Problem to work on: Please print out every line of the material, unchanged.

- - - - - - -

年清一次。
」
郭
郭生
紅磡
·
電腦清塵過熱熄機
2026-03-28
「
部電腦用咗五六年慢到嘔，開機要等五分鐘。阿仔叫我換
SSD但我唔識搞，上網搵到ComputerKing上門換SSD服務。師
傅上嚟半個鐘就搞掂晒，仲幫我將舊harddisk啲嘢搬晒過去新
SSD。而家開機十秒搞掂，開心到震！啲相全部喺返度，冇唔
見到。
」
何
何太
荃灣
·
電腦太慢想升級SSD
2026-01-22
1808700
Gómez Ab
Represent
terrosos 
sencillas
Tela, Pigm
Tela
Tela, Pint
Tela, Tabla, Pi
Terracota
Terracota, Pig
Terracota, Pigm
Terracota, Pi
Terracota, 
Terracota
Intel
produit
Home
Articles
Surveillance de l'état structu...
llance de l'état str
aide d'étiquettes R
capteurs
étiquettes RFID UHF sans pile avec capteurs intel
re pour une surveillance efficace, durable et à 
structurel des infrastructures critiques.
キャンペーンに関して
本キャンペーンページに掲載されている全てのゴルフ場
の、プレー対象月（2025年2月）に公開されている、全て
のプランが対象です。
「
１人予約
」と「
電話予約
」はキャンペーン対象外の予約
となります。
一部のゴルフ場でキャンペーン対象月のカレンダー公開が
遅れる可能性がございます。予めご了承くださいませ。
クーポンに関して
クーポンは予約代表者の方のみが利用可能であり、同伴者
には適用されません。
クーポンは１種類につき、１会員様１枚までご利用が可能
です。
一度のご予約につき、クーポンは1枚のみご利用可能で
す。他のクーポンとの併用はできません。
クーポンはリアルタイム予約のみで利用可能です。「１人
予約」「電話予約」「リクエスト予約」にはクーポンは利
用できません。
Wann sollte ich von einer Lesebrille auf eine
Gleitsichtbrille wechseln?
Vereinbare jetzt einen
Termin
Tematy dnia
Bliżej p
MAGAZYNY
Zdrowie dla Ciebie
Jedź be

- - - - - - -

Answer below:
年清一次。
」
郭
郭生
紅磡
·
電腦清塵過熱熄機
2026-03-28
「
部電腦用咗五六年慢到嘔，開機要等五分鐘。阿仔叫我換
SSD但我唔識搞，上網搵到ComputerKing上門換SSD服務。師
傅上嚟半個鐘就搞掂晒，仲幫我將舊harddisk啲嘢搬晒過去新
SSD。而家開機十秒搞掂，開心到震！啲相全部喺返度，冇唔
見到。
」
何
何太
荃灣
·
電腦太慢想升級SSD
2026-01-22
1808700
Gómez Ab
Represent
terrosos 
sencillas
Tela, Pigm
Tela
Tela, Pint
Tela, Tabla, Pi
Terracota
Terracota, Pig
Terracota, Pigm
Terracota, Pi
Terracota, 
Terracota
Intel
produit
Home
Articles
Surveillance de l'état structu...
llance de l'état str
aide d'étiquettes R
capteurs
étiquettes RFID UHF sans pile avec capteurs intel
re pour une surveillance efficace, durable et à 
structurel des infrastructures critiques.
キャンペーンに関して
本キャンペーンページに掲載されている全てのゴルフ場
の、プレー対象月（2025年2月）に公開されている、全て
のプランが対象です。
「
１人予約
」と「
電話予約
」はキャンペーン対象外の予約
となります。
一部のゴルフ場でキャンペーン対象月のカレンダー公開が
遅れる可能性がございます。予めご了承くださいませ。
クーポンに関して
クーポンは予約代表者の方のみが利用可能であり、同伴者
には適用されません。
クーポンは１種類につき、１会員様１枚までご利用が可能
です。
一度のご予約につき、クーポンは1枚のみご利用可能で
す。他のクーポンとの併用はできません。
クーポンはリアルタイム予約のみで利用可能です。「１人
予約」「電話予約」「リクエスト予約」にはクーポンは利
用できません。
Wann sollte ich von einer Lesebrille auf eine
Gleitsichtbrille wechseln?
Vereinbare jetzt einen
Termin
Tematy dnia
Bliżej p
MAGAZYNY
Zdrowie dla Ciebie
Jedź be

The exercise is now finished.